The government allows 100% FDI via automatic route in townships and housing. As per the revised guidelines, in case of the development of serviced plot, there will be no minimum land required. In case of construction of development project, a minimum floor area of 20,000 square metres will be required to be eligible for FDI from the current 50,000 sq mt. With this, the small-scale projects as well as the small developers will also become eligible for FDI.

The DIPP note said, "The investor will be permitted to exit on the completion of the project or after the development of trunk infrastructure like roads, water lighting, drainage and sewerage. The government may, in view of facts and circumstances of the case permit repatriation of FDI or transfer of stake by one non-resident investor to another non-resident investor, before the completion of the project. These proposals will be considered by the Foreign Investment Promotion Board on case-to-case basis," said the notification.

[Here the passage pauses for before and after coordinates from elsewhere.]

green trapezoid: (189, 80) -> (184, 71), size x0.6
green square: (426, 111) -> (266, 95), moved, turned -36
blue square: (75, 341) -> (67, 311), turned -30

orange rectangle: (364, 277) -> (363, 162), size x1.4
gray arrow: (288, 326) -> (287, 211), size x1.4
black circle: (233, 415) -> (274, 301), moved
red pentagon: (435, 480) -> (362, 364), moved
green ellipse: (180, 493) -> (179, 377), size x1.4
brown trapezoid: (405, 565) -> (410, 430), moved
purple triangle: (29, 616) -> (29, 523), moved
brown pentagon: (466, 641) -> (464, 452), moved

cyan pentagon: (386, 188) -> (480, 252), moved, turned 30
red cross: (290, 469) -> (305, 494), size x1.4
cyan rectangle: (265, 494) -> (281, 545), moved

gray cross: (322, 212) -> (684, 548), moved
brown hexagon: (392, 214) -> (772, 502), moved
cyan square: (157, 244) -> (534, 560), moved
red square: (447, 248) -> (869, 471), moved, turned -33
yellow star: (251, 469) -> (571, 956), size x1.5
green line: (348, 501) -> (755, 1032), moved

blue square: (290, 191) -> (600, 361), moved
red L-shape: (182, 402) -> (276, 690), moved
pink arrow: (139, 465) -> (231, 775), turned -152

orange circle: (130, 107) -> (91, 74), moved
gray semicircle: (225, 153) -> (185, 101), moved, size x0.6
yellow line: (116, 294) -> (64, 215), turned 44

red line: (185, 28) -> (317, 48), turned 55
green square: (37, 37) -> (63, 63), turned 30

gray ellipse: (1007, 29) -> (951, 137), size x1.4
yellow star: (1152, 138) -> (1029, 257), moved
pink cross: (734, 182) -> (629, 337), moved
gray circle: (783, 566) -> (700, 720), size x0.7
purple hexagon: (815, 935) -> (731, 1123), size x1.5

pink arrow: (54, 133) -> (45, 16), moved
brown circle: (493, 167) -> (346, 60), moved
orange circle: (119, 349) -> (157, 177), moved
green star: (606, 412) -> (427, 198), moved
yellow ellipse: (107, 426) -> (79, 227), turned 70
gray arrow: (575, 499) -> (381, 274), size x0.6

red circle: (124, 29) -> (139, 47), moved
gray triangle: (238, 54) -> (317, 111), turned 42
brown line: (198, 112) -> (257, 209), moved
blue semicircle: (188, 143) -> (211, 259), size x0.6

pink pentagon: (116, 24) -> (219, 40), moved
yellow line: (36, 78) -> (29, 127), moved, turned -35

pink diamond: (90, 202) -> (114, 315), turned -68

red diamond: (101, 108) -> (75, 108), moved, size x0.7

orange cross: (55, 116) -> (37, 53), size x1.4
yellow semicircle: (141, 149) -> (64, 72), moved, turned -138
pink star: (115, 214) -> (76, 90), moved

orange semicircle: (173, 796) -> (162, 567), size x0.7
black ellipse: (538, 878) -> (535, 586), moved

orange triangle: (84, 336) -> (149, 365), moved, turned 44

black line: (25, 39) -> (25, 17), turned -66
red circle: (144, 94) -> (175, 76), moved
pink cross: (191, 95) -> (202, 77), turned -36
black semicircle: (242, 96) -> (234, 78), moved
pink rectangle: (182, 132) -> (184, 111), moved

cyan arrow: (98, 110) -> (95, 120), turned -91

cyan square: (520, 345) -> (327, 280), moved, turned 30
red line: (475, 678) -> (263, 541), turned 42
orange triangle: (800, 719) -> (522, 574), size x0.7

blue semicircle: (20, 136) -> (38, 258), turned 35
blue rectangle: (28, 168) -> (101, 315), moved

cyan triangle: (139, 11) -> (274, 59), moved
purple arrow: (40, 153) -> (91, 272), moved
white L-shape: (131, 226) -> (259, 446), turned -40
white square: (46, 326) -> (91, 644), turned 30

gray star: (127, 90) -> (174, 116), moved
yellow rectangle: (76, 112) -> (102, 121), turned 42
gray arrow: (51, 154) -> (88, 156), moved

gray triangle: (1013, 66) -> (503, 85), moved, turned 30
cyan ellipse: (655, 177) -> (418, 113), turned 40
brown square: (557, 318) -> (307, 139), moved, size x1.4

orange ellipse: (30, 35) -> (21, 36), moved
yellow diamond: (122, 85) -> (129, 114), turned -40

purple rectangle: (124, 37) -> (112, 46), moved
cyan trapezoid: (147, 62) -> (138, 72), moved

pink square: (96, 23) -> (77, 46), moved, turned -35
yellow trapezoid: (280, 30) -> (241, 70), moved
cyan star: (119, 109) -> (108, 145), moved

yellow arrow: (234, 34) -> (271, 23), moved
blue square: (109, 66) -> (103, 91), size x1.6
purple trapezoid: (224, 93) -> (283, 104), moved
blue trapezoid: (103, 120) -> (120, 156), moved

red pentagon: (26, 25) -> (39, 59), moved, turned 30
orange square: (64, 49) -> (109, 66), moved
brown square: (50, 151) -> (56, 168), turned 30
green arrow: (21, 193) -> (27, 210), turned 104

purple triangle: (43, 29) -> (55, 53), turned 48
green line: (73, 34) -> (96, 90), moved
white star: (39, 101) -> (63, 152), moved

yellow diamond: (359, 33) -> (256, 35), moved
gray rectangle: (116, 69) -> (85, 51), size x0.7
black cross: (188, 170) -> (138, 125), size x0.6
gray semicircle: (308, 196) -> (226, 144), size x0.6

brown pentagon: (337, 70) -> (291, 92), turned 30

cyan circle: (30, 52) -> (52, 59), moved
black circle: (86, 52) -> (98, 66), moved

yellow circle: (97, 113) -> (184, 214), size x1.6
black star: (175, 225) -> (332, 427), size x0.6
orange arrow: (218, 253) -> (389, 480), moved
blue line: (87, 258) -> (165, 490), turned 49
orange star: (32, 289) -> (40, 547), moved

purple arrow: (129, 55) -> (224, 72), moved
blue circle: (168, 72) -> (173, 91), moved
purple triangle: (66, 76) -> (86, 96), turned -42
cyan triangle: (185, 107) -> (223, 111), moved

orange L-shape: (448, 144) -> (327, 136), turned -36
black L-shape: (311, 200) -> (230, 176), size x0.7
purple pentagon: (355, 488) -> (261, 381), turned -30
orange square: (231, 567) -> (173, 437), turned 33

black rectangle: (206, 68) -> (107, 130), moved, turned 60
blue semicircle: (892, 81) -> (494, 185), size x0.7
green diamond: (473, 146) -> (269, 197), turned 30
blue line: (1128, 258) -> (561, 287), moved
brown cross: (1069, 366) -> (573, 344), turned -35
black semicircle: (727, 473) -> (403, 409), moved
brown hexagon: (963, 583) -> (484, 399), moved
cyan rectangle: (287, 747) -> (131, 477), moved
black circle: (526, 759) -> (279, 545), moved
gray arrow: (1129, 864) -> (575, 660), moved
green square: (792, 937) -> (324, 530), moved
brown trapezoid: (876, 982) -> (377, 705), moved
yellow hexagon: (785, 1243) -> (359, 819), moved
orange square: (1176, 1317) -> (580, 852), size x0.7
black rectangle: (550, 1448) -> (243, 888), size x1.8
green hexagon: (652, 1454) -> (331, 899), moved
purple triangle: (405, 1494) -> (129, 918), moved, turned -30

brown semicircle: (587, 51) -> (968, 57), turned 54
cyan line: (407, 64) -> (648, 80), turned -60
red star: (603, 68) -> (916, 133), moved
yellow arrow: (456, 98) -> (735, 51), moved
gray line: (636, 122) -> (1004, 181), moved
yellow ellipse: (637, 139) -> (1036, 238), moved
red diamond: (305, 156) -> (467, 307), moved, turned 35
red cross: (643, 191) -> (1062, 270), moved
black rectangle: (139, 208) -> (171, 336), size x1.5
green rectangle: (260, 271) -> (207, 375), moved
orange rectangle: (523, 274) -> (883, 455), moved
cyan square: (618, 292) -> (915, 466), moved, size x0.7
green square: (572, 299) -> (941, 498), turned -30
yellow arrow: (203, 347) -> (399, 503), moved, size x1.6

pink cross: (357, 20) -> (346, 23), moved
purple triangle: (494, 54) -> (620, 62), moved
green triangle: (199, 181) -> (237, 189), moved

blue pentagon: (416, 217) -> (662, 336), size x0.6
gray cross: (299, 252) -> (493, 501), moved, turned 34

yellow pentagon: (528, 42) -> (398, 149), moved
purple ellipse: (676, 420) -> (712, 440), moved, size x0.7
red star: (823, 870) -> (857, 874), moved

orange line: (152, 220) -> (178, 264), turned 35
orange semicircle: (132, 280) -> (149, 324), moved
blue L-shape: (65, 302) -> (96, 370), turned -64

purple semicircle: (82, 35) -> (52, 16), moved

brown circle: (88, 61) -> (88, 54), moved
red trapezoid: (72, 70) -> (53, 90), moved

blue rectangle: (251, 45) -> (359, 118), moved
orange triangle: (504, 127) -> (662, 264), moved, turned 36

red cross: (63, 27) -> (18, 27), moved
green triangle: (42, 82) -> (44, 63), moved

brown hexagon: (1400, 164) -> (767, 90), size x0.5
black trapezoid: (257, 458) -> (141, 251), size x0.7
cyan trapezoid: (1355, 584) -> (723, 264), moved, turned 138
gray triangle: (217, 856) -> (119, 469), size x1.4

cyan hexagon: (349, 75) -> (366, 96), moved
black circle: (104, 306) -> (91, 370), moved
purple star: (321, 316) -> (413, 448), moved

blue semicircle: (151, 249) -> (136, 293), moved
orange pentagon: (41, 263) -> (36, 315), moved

This is a major reform as earlier the original investment could not be repatriated before three years from completion of the minimum capitalisation. Experts feel the revision of the norms will lead to
faster implementation of the projects. "This would stem the entry and growth of smaller development firms. Projects in semi-urban and peripheral locations of Tier I cities or locations in Tier II and III cities can also take off at this scale as land prices in these regions and total capital investment requirement are attractive," said Sachin Sandhir, MD - South Asia, Royal Institution of Chartered Surveyors.

As per the revised guidelines, the investor will be permitted to exit on completion of the project or after three years from the date of final investment, subject to development of trunk infrastructure. The announcement will ensure faster delivery of projects reducing cost and time overruns by development firms.

"It is indeed a welcome step by the government. The sector has been reeling under an acute funding pressure. The foreign investment in real estate has also gone down in last few years. Investors were shying away due to ambiguity in rules and regulations. Also, they were not keen on locking their funds for longer period. With these reforms in place, they would now be able to manage their funds quite well. We believe affordable housing would be the biggest beneficiary of this step as funding is now allowed in projects sizing 20,000 sq mt as well," said Rohit Raj Modi, president, Credai (NCR).